_PROBLEM TO SOLVE_: Search the data for "each" and copy every matching line.

_WORKING DATA_:
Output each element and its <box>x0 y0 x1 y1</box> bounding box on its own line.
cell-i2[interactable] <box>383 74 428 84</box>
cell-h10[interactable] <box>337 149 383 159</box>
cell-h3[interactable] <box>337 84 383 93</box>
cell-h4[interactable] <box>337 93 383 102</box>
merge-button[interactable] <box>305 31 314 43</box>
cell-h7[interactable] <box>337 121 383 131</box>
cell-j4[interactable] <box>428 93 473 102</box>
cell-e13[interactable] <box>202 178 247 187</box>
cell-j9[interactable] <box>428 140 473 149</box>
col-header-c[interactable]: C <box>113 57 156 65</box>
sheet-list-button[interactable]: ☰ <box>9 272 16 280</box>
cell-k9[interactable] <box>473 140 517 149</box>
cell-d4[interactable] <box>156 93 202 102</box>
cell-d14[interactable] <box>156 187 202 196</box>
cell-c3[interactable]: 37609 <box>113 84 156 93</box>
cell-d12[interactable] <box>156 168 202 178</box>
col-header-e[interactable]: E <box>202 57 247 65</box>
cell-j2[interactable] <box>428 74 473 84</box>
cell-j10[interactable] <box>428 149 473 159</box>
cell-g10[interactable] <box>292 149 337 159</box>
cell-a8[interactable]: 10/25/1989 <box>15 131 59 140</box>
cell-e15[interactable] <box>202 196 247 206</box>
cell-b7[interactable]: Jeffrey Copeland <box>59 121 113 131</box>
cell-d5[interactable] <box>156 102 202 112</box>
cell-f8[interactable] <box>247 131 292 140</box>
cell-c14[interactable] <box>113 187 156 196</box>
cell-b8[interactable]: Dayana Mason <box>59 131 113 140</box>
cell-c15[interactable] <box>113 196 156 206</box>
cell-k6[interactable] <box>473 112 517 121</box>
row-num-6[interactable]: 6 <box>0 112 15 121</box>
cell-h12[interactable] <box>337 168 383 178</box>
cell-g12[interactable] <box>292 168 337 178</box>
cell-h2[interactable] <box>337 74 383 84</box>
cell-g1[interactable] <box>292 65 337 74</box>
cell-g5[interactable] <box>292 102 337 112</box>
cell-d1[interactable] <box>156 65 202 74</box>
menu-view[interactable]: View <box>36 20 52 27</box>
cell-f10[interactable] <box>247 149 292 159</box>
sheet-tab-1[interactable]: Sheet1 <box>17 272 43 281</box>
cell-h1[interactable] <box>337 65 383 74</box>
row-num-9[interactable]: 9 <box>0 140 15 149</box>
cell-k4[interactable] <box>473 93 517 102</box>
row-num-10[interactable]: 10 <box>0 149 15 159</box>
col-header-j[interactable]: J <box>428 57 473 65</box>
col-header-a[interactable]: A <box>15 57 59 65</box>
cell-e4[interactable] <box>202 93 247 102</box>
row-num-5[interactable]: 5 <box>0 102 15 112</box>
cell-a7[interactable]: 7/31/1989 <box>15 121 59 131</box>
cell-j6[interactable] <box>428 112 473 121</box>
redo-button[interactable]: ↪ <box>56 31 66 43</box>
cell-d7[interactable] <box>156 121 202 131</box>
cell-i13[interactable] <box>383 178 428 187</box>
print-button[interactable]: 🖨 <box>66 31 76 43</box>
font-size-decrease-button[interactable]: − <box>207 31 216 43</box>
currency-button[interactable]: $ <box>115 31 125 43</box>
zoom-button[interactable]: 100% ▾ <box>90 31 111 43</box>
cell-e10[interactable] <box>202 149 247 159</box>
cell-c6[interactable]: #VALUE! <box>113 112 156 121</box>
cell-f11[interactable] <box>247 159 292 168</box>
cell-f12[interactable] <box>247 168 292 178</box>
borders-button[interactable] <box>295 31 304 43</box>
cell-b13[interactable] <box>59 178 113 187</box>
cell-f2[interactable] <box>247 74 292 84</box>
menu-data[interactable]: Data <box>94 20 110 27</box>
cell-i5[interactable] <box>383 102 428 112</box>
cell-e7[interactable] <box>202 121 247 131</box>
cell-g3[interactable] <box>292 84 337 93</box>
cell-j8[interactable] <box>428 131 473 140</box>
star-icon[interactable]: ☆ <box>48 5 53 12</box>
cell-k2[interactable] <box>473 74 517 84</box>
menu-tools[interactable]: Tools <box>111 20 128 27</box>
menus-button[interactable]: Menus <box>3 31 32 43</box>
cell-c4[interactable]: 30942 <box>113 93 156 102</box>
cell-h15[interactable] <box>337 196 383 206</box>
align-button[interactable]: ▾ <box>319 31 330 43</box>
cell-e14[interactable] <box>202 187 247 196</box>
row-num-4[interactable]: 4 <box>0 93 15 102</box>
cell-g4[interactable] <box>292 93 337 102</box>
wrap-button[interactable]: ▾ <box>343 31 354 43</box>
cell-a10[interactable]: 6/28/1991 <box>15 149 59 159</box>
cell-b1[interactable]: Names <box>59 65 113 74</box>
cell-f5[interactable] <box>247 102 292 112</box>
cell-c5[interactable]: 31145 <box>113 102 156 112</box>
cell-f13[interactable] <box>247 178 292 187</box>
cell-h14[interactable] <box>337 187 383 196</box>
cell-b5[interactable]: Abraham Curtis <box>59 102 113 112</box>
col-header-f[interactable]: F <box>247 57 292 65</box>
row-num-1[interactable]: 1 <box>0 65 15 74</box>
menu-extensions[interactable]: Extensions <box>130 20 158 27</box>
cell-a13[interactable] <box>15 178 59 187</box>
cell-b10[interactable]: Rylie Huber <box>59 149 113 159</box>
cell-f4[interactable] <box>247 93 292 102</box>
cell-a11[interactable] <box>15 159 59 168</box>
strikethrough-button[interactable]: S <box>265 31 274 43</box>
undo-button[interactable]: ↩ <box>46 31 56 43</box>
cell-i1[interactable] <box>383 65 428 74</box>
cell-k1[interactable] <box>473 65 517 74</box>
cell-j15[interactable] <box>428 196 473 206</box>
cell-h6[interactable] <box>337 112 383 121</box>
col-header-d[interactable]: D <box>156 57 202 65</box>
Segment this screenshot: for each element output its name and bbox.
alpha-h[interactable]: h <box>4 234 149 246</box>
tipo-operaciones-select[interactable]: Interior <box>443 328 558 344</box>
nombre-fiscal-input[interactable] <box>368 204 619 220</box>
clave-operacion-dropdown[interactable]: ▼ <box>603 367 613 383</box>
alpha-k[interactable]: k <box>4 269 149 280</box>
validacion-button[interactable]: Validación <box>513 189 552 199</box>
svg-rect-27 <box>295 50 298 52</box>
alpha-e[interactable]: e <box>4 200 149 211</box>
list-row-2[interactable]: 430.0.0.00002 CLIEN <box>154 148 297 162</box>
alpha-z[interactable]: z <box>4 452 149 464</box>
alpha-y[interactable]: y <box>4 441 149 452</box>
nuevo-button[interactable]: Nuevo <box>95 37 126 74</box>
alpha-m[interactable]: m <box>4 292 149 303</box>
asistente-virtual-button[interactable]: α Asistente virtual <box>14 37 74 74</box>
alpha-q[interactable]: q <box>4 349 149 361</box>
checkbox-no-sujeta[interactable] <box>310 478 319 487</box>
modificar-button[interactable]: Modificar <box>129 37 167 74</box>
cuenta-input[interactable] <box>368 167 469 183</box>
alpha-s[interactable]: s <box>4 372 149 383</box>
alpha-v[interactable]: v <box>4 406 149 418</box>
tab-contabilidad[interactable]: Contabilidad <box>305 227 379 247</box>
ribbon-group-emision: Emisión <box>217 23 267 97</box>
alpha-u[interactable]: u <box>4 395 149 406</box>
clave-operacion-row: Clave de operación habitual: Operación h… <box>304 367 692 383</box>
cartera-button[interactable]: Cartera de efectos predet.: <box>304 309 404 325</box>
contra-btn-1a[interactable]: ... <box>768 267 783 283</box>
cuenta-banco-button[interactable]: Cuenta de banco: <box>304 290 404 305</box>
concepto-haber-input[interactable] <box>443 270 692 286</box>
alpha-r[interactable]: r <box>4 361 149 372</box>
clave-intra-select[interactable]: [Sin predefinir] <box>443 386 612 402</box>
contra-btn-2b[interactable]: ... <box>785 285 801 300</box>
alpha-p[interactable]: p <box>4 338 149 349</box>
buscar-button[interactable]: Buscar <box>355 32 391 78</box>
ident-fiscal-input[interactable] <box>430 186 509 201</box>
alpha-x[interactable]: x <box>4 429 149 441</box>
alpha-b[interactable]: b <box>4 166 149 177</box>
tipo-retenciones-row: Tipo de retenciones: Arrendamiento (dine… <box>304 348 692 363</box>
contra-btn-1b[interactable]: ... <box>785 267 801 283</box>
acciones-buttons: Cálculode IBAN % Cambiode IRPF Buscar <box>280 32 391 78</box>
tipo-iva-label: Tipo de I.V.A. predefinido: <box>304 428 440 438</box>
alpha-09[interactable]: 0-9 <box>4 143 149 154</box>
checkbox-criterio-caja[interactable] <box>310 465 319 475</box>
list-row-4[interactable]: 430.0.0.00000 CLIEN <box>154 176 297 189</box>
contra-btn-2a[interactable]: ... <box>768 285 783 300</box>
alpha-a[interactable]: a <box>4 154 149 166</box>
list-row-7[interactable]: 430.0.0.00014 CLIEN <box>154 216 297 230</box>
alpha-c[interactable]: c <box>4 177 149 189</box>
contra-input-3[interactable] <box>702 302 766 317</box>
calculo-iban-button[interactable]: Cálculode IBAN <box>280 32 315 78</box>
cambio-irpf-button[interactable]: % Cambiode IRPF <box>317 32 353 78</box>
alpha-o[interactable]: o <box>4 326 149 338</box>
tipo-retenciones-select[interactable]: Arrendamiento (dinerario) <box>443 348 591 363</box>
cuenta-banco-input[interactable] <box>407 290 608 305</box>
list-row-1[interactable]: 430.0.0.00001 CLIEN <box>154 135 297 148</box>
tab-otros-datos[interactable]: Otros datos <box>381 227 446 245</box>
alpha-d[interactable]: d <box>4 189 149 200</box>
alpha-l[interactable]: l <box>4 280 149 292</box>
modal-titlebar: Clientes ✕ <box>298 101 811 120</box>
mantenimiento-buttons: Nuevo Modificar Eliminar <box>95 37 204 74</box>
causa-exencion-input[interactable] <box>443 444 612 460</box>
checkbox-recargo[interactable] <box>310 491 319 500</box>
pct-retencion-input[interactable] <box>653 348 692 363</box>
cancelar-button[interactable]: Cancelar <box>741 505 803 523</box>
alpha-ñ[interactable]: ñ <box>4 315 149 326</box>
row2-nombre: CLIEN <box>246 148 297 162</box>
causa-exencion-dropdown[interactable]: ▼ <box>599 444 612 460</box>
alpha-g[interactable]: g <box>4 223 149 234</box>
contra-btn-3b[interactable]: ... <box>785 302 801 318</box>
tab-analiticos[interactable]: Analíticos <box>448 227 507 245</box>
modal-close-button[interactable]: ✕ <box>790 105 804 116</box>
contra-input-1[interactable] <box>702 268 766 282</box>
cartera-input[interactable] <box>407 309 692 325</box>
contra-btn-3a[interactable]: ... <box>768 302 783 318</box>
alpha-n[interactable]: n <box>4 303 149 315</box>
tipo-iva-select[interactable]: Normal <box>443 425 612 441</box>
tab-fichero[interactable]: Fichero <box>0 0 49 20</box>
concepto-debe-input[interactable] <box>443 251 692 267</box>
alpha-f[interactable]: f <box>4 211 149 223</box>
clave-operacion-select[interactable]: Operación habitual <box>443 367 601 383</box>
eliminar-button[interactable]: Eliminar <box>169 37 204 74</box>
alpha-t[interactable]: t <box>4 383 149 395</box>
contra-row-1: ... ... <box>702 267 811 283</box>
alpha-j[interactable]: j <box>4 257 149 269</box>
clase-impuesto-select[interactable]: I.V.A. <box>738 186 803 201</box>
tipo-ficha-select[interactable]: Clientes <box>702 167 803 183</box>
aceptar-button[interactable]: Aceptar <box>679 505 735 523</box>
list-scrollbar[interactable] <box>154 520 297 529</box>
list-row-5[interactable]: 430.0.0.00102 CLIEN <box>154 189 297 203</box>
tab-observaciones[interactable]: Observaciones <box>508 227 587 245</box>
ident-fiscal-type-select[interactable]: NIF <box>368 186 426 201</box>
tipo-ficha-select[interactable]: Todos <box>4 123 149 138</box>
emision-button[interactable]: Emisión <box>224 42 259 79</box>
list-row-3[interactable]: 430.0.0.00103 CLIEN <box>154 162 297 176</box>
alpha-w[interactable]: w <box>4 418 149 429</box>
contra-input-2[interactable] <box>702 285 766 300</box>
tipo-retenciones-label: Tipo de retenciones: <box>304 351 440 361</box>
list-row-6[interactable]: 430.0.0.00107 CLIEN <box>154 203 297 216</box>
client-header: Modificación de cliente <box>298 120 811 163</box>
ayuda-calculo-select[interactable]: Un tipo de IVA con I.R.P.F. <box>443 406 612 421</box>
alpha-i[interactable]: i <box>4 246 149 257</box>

_WRITTEN SOLUTION_:
Output each element and its <box>x0 y0 x1 y1</box> bounding box on its own line.
Segment this screenshot: for each element output its name and bbox.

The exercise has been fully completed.